Weighing in at a relatively sprightly 106 minutes, The Death of Stalin is a clever and accomplished movie, well worth investigating. This is Iannucci playing to his strengths as a political satirist and mostly coming up with the goods. Interesting though, that despite a script peppered with crackling dialogue, the film’s funniest scene is an entirely visual one. Go figure.

4.2 stars

Philip Caveney

 

A Cure for Wellness

24/02/17

Pirates of the Caribbean director, Gore Verbinski sets a course for even darker waters with  this 18 certificate mystery movie, giving us a twisted fairy tale that evokes plenty of other great films, yet still somehow manages to retain its own identity. This is the kind of thing that Tim Burton does, only, dare I say it? Better. Much better.

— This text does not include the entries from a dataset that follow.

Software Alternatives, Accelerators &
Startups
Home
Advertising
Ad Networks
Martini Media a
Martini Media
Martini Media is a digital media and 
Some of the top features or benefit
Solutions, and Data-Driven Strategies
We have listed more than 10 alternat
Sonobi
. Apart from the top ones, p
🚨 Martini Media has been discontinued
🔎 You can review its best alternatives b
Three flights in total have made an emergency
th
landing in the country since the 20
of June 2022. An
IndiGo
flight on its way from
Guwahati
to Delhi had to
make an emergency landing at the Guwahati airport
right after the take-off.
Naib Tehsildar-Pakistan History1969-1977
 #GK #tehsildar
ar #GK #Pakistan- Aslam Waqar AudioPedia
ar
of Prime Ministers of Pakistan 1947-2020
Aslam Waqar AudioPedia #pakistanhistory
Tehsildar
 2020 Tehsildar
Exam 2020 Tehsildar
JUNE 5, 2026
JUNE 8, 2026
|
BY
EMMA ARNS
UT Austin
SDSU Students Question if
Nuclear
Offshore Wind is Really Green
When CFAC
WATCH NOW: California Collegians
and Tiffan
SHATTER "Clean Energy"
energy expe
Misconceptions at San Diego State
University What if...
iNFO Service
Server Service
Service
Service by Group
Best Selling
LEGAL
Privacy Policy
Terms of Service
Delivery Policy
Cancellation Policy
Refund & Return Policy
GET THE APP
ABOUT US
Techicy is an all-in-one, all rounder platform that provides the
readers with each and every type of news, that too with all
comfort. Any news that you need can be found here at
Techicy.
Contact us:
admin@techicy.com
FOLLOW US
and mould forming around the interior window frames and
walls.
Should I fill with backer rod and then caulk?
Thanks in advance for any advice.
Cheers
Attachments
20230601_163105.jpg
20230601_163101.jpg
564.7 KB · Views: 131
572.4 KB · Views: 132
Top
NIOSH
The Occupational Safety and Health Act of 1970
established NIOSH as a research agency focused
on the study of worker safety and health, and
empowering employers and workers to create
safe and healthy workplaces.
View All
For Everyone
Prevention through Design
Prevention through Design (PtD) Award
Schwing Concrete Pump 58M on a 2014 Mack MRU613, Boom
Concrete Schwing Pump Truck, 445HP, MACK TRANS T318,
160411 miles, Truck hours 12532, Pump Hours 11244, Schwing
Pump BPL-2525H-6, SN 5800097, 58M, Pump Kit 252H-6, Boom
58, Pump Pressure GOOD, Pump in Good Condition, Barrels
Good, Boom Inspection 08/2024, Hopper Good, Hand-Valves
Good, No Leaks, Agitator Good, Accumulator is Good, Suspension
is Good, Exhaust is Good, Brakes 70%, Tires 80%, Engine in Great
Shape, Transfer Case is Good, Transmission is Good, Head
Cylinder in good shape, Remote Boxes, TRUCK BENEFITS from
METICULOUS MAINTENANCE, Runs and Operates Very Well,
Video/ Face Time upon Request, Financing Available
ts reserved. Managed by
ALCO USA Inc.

Ambitious young executive, Lockhart (Dane Dehaan) is sent by his employers to a remote sanitarium in the Swiss Alps, where he is instructed to locate and bring back the company’s head honcho, Pembroke (Harry Groener), who went out there for the ‘cure’ and has subsequently gone AWOL. No sooner has Lockhart arrived than he’s presented with a whole host of unanswered questions. Why is the sanitarium’s mysterious director, Volman (Jason Isaac, sporting a Germanic accent) so oily and evasive? What’s going on with the weirdly enigmatic Hannah (an engaging turn from the appropriately named Mia Goth)? And what exactly is in that special spa water that everybody seems addicted to drinking?

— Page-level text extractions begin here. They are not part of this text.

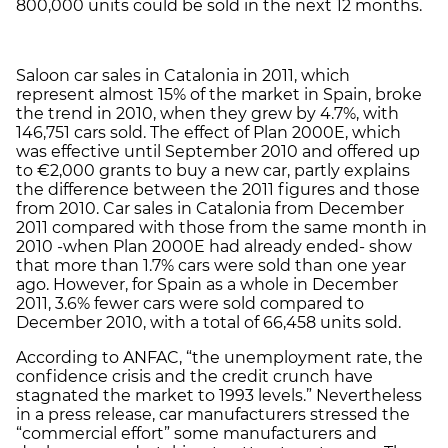
800,000 units could be sold in the next 12 months.
Saloon car sales in Catalonia in 2011, which
represent almost 15% of the market in Spain, broke
the trend in 2010, when they grew by 4.7%, with
146,751 cars sold. The effect of Plan 2000E, which
was effective until September 2010 and offered up
to €2,000 grants to buy a new car, partly explains
the difference between the 2011 figures and those
from 2010. Car sales in Catalonia from December
2011 compared with those from the same month in
2010 -when Plan 2000E had already ended- show
that more than 1.7% cars were sold than one year
ago. However, for Spain as a whole in December
2011, 3.6% fewer cars were sold compared to
December 2010, with a total of 66,458 units sold.
According to ANFAC, “the unemployment rate, the
confidence crisis and the credit crunch have
stagnated the market to 1993 levels.” Nevertheless
in a press release, car manufacturers stressed the
“commercial effort” some manufacturers and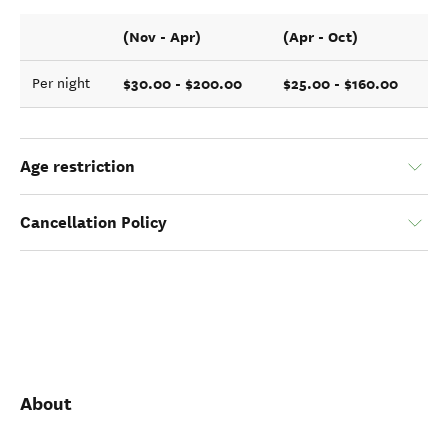
(Nov - Apr)
(Apr - Oct)
$30.00 - $200.00
$25.00 - $160.00
Per night
Age restriction
Cancellation Policy
About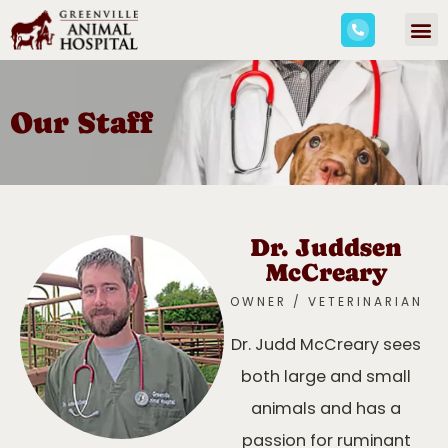
Our Staff
Dr. Juddsen
McCreary
OWNER / VETERINARIAN
Dr. Judd McCreary sees
both large and small
animals and has a
passion for ruminant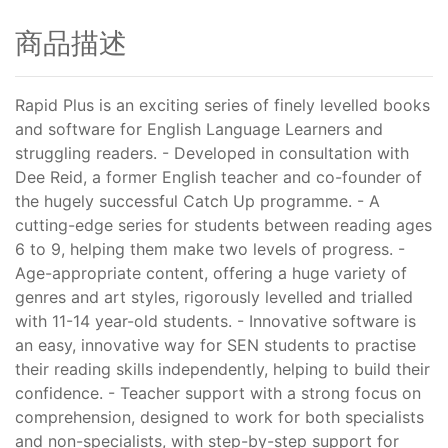
商品描述
Rapid Plus is an exciting series of finely levelled books
and software for English Language Learners and
struggling readers. - Developed in consultation with
Dee Reid, a former English teacher and co-founder of
the hugely successful Catch Up programme. - A
cutting-edge series for students between reading ages
6 to 9, helping them make two levels of progress. -
Age-appropriate content, offering a huge variety of
genres and art styles, rigorously levelled and trialled
with 11-14 year-old students. - Innovative software is
an easy, innovative way for SEN students to practise
their reading skills independently, helping to build their
confidence. - Teacher support with a strong focus on
comprehension, designed to work for both specialists
and non-specialists, with step-by-step support for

Verbinski takes his time answering those questions and, even if some of the convoluted plot’s loose ends are never satisfactorily tied up, it’s nevertheless an intriguing and sometimes suspenseful journey getting there. Despite a running time of two and a half hours, the film never drags and switches smoothly from one deeply creepy set-piece to the next. A sequence in a dentist’s chair is likely to put you off ever sitting in one again, while other scenes here will doubtless dissuade you from eating jellied eels for life. Along the way, some of the best horror films in history are cleverly recalled – Rosemary’s Baby, Dance of the Vampires, The Shining… and there’s even a strand that put me in mind of vintage TV series, The Prisoner (which to my mind is the ultimate praise).  If everything goes a bit Hammer Horror at the conclusion, it’s by no means a bad thing.

Not everyone will like this. It’s probably far too weird for mass approbation and there’s a complete refusal to take the easy path when the scenic route has so much for offer – and speaking of scenery, the location photography is particularly sumptuous. But be careful. Behind every pretty thing, there’s something sinister waiting to jump out at you.